- [What is being asked]: Return verbatim every line from the first line of the data below to the line that contains "Visa all utrustning", inclusive, and no further.

- [Task material]:

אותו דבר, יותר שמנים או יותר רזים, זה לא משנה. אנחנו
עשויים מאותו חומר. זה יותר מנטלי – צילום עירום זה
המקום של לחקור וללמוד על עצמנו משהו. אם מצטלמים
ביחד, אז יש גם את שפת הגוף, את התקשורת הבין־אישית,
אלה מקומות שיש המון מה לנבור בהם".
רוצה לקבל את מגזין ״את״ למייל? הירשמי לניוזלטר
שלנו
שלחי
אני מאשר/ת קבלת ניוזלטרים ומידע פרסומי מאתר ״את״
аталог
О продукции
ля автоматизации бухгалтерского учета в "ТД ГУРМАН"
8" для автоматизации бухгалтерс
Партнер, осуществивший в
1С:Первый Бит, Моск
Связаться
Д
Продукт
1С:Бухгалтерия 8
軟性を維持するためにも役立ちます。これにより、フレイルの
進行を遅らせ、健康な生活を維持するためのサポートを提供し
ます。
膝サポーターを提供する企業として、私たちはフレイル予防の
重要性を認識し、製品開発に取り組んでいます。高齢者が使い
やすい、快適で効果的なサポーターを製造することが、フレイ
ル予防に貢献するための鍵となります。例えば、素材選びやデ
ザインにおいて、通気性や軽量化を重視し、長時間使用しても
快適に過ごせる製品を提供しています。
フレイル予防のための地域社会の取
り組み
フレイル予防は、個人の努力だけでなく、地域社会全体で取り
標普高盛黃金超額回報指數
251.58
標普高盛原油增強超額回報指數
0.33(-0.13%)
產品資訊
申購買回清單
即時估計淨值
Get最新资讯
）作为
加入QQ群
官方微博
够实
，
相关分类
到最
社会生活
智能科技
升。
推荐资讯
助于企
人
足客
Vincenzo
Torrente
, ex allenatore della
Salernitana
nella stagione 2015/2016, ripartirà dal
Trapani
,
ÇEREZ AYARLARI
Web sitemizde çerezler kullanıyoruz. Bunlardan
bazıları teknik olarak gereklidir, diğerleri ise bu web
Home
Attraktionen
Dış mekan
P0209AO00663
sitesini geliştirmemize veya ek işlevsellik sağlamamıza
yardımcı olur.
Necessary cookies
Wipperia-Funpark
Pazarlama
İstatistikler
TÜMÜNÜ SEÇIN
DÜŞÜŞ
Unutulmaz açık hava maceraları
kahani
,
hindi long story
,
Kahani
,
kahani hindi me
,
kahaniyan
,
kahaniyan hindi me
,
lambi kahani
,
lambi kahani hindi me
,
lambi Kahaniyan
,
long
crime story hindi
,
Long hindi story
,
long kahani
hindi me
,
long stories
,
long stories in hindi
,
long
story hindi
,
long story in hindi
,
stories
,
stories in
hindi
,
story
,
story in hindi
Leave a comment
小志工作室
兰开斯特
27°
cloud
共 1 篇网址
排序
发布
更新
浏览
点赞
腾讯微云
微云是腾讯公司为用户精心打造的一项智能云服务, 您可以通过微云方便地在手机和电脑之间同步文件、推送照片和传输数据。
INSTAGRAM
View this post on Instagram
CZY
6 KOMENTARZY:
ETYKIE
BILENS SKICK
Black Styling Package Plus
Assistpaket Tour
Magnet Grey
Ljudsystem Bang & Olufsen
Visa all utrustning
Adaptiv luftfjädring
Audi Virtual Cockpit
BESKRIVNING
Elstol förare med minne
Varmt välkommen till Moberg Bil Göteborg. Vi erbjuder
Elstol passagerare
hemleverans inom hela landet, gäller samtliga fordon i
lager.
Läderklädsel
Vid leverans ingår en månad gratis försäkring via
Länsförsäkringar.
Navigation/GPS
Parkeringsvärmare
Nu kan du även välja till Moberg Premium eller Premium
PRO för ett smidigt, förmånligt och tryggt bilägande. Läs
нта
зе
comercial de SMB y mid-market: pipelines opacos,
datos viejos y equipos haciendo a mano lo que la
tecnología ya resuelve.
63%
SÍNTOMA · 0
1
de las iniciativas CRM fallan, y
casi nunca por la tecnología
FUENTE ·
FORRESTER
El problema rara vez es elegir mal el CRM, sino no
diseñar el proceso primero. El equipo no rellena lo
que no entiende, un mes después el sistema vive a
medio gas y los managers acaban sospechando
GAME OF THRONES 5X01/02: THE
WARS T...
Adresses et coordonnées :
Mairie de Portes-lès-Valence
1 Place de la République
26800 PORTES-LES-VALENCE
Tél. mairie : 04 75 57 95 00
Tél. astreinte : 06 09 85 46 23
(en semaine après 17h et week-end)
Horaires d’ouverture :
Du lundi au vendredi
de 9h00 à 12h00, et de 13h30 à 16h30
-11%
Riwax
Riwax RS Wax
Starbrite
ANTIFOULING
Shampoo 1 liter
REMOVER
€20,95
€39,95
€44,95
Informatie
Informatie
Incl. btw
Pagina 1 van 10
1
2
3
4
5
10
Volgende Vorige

- [Task solution]:
אותו דבר, יותר שמנים או יותר רזים, זה לא משנה. אנחנו
עשויים מאותו חומר. זה יותר מנטלי – צילום עירום זה
המקום של לחקור וללמוד על עצמנו משהו. אם מצטלמים
ביחד, אז יש גם את שפת הגוף, את התקשורת הבין־אישית,
אלה מקומות שיש המון מה לנבור בהם".
רוצה לקבל את מגזין ״את״ למייל? הירשמי לניוזלטר
שלנו
שלחי
אני מאשר/ת קבלת ניוזלטרים ומידע פרסומי מאתר ״את״
аталог
О продукции
ля автоматизации бухгалтерского учета в "ТД ГУРМАН"
8" для автоматизации бухгалтерс
Партнер, осуществивший в
1С:Первый Бит, Моск
Связаться
Д
Продукт
1С:Бухгалтерия 8
軟性を維持するためにも役立ちます。これにより、フレイルの
進行を遅らせ、健康な生活を維持するためのサポートを提供し
ます。
膝サポーターを提供する企業として、私たちはフレイル予防の
重要性を認識し、製品開発に取り組んでいます。高齢者が使い
やすい、快適で効果的なサポーターを製造することが、フレイ
ル予防に貢献するための鍵となります。例えば、素材選びやデ
ザインにおいて、通気性や軽量化を重視し、長時間使用しても
快適に過ごせる製品を提供しています。
フレイル予防のための地域社会の取
り組み
フレイル予防は、個人の努力だけでなく、地域社会全体で取り
標普高盛黃金超額回報指數
251.58
標普高盛原油增強超額回報指數
0.33(-0.13%)
產品資訊
申購買回清單
即時估計淨值
Get最新资讯
）作为
加入QQ群
官方微博
够实
，
相关分类
到最
社会生活
智能科技
升。
推荐资讯
助于企
人
足客
Vincenzo
Torrente
, ex allenatore della
Salernitana
nella stagione 2015/2016, ripartirà dal
Trapani
,
ÇEREZ AYARLARI
Web sitemizde çerezler kullanıyoruz. Bunlardan
bazıları teknik olarak gereklidir, diğerleri ise bu web
Home
Attraktionen
Dış mekan
P0209AO00663
sitesini geliştirmemize veya ek işlevsellik sağlamamıza
yardımcı olur.
Necessary cookies
Wipperia-Funpark
Pazarlama
İstatistikler
TÜMÜNÜ SEÇIN
DÜŞÜŞ
Unutulmaz açık hava maceraları
kahani
,
hindi long story
,
Kahani
,
kahani hindi me
,
kahaniyan
,
kahaniyan hindi me
,
lambi kahani
,
lambi kahani hindi me
,
lambi Kahaniyan
,
long
crime story hindi
,
Long hindi story
,
long kahani
hindi me
,
long stories
,
long stories in hindi
,
long
story hindi
,
long story in hindi
,
stories
,
stories in
hindi
,
story
,
story in hindi
Leave a comment
小志工作室
兰开斯特
27°
cloud
共 1 篇网址
排序
发布
更新
浏览
点赞
腾讯微云
微云是腾讯公司为用户精心打造的一项智能云服务, 您可以通过微云方便地在手机和电脑之间同步文件、推送照片和传输数据。
INSTAGRAM
View this post on Instagram
CZY
6 KOMENTARZY:
ETYKIE
BILENS SKICK
Black Styling Package Plus
Assistpaket Tour
Magnet Grey
Ljudsystem Bang & Olufsen
Visa all utrustning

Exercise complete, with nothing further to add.